(Data provided)
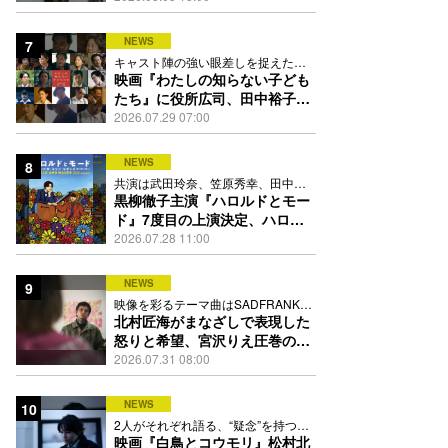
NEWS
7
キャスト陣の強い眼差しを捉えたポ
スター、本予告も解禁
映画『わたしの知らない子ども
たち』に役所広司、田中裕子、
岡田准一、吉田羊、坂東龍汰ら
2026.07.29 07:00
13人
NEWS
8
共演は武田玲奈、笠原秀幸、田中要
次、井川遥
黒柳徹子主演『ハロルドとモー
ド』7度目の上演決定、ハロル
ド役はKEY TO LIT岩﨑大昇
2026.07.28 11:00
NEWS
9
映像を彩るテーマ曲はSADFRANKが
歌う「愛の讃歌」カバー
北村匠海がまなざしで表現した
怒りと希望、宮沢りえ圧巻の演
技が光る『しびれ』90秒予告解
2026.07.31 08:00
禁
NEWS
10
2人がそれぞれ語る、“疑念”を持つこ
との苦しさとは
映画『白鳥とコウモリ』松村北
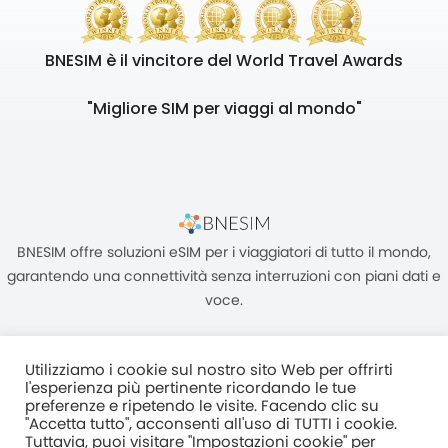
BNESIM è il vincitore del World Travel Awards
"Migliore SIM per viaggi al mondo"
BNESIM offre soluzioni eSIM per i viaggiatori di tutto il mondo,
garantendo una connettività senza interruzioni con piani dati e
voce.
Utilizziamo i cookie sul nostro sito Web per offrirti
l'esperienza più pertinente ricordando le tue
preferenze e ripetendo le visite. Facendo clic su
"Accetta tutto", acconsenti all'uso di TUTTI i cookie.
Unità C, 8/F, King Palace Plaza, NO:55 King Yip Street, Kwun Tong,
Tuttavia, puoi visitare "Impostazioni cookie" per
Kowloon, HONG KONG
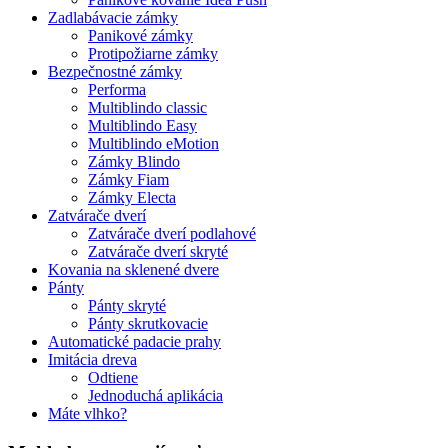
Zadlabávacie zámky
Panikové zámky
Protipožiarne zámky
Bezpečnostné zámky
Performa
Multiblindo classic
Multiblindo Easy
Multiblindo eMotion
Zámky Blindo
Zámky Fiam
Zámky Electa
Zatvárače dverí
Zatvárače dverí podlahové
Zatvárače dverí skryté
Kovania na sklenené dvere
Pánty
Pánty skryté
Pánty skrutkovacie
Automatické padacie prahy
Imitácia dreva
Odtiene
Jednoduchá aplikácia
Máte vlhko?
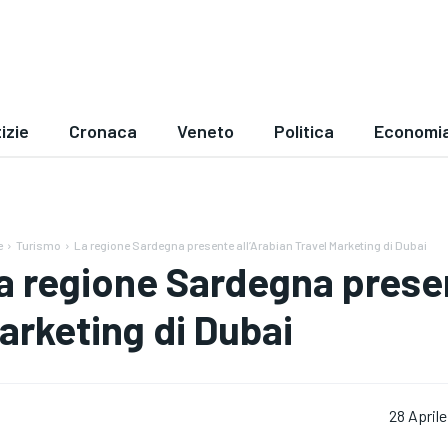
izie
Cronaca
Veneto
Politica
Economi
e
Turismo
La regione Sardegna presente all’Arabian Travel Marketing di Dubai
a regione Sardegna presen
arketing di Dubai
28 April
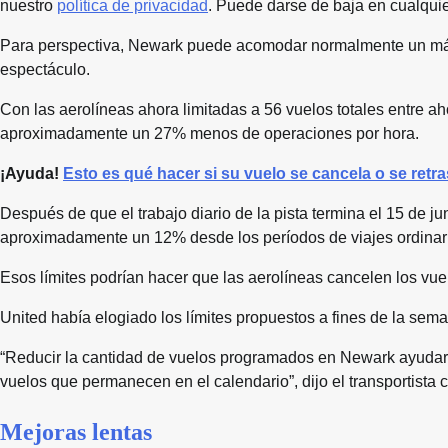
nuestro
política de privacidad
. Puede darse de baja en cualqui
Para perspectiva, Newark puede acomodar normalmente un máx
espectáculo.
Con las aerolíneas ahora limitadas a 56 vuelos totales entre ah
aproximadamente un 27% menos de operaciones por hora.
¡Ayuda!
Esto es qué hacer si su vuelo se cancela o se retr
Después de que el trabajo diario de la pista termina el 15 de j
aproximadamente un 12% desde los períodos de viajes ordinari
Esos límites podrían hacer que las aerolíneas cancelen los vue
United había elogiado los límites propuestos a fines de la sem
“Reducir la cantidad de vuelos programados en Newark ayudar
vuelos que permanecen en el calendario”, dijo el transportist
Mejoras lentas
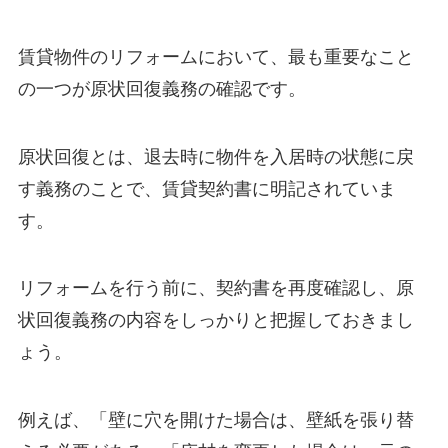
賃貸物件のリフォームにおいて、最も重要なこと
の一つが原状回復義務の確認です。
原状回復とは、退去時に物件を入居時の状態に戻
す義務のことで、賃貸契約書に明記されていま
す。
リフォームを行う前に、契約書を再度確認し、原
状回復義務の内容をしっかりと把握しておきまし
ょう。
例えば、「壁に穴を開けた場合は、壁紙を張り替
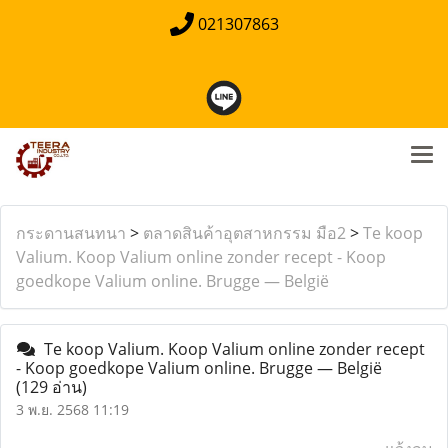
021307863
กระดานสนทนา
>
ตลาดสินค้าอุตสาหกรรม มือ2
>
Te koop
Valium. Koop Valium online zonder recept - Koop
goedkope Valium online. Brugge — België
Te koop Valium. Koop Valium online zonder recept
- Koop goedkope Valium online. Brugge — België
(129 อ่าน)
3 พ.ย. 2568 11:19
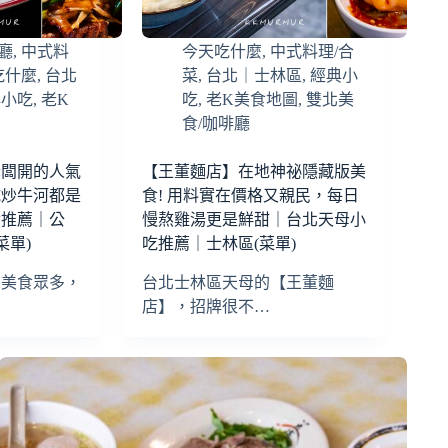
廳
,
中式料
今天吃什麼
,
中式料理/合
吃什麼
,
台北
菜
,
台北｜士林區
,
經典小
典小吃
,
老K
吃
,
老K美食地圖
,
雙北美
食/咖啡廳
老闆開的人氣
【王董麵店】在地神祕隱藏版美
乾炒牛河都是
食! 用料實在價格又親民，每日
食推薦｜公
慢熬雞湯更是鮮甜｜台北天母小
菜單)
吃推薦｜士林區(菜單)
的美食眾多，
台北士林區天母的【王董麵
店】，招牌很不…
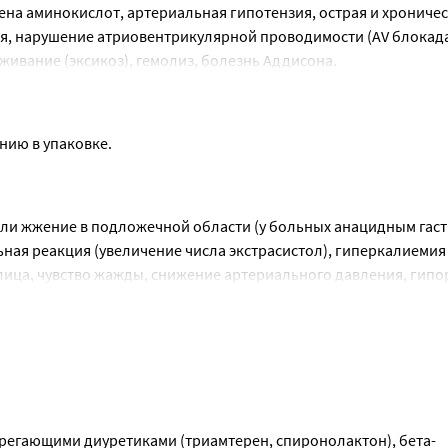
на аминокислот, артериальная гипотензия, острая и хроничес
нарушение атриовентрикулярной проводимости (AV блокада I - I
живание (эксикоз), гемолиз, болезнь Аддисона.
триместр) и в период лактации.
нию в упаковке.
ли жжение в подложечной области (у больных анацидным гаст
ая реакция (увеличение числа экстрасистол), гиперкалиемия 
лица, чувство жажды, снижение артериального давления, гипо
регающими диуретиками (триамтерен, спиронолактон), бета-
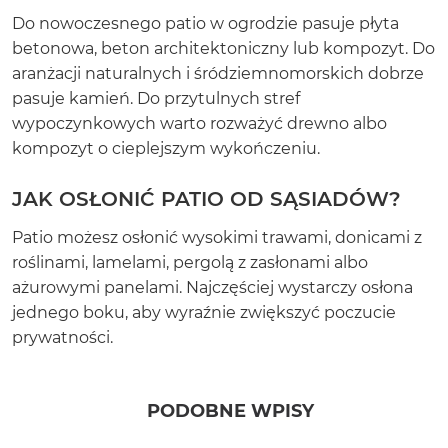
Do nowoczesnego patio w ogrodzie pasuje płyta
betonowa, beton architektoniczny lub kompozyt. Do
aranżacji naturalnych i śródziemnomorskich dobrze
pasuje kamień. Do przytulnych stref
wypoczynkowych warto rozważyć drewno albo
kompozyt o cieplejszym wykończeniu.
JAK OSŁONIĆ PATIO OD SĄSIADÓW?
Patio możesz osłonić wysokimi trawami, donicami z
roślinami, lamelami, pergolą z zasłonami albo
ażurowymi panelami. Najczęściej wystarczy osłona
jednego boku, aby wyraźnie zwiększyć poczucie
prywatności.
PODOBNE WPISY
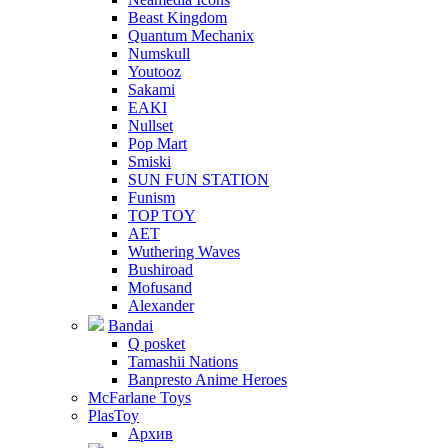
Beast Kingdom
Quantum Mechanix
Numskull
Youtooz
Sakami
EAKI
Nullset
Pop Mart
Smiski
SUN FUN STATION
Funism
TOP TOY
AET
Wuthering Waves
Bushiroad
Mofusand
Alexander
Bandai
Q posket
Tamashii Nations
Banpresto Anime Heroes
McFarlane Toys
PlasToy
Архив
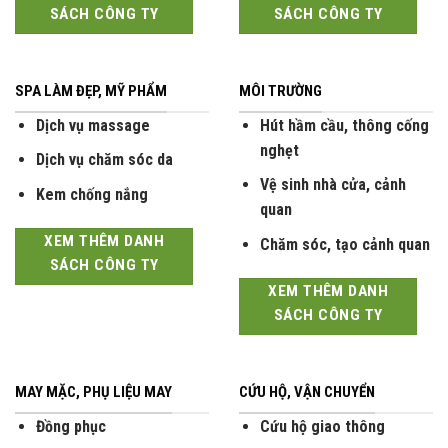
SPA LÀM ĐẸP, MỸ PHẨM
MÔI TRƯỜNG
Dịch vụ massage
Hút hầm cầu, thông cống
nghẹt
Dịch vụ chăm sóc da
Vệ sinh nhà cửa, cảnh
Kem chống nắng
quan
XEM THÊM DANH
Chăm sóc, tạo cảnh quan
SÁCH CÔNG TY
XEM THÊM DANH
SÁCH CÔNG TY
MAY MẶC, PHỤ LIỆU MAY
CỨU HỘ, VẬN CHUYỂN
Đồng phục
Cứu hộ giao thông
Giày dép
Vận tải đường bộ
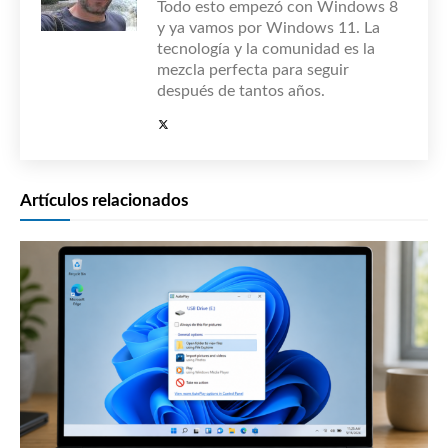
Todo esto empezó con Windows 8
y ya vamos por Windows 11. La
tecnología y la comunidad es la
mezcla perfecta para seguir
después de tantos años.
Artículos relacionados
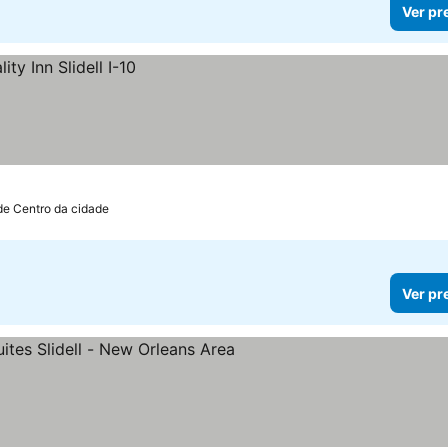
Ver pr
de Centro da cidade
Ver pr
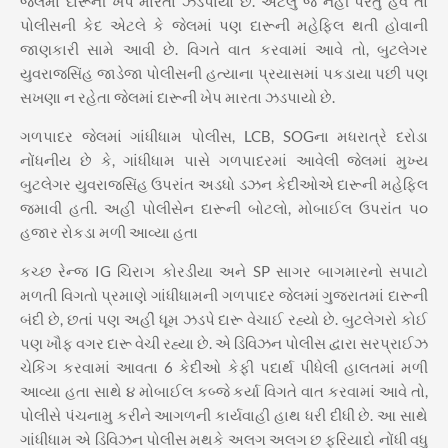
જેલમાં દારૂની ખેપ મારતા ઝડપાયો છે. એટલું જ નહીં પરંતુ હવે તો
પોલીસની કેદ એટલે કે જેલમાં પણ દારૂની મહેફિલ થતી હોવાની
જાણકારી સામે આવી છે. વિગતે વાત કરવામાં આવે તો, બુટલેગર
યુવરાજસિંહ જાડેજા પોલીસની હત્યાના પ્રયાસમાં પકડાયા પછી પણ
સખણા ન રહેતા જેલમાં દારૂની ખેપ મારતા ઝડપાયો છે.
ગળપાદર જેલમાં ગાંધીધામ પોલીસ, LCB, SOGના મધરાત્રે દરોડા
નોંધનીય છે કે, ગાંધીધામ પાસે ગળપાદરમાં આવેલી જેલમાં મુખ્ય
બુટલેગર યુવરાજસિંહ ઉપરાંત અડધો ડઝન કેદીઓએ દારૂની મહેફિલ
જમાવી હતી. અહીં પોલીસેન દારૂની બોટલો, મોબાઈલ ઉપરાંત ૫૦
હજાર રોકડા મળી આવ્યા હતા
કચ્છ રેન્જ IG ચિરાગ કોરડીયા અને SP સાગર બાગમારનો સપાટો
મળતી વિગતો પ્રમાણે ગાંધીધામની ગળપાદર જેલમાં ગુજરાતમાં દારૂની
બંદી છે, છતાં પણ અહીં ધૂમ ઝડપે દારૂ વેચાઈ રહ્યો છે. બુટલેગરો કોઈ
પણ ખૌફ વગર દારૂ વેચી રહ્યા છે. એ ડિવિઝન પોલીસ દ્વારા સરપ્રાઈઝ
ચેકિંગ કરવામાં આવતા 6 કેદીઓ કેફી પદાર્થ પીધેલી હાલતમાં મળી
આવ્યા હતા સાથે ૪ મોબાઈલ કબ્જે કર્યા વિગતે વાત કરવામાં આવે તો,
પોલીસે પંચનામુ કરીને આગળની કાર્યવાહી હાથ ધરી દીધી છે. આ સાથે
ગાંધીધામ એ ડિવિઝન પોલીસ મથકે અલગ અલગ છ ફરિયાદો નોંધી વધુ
(End Data provided)
> **Problem to work on**:
Return all lines in the data that include the word "Brugge".

> **Output of the task**:
goedkope Valium online. Brugge — België
- Koop goedkope Valium online. Brugge — België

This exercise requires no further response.